Will Forte’s Tim (the oldest Willoughby child) is obsessed with tradition, something that his younger siblings aren’t really on board with. Alessia Cara’s Jane is the rash one, becoming the catalyst for many of the stories plot points. However, her affinity with singing, as lovely as her voice is, doesn’t add anything to the plot. Instead, it just comes across as a twee way of incorporating the song that was written for the film.
The narrator, in true Ricky Gervais form, is slightly bitter, but also philosophical. The idea of a cat that transcends space and time may seem a bit odd, but this movie makes it seem completely normal.
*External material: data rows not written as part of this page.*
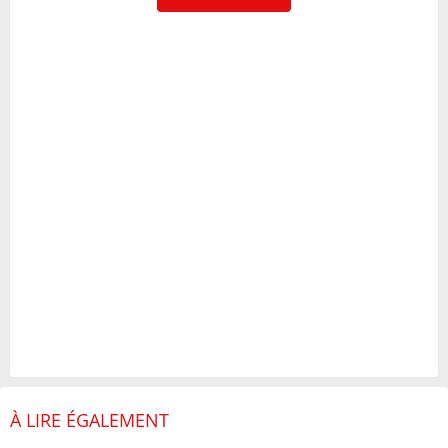
À LIRE ÉGALEMENT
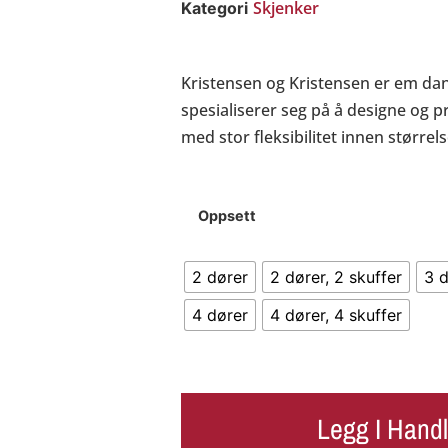
Skjenker
Kategori
Kristensen og Kristensen er em d
spesialiserer seg på å designe og p
med stor fleksibilitet innen størrel
Oppsett
2 dører
2 dører, 2 skuffer
3 
4 dører
4 dører, 4 skuffer
Legg I Hand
However, the highlight of this movie – without a doubt – are the Barnaby’s. With their red Lego hair, and their creepy, soul-watching stare, they bring both the comic relief, and the cuteness, to the plot.
It’s so plain to see that co-writer/director Kris Pearns had so much fun with this movie. It’s delightfully bonkers, chucking in Terry Crews as a blue-meanie looking Commander that owns a sweet factory, really fat ducks, and a dirigible that runs exclusively on sugar. The entire film feels like a childhood fever dream – the kind you get after a very violent sugar rush.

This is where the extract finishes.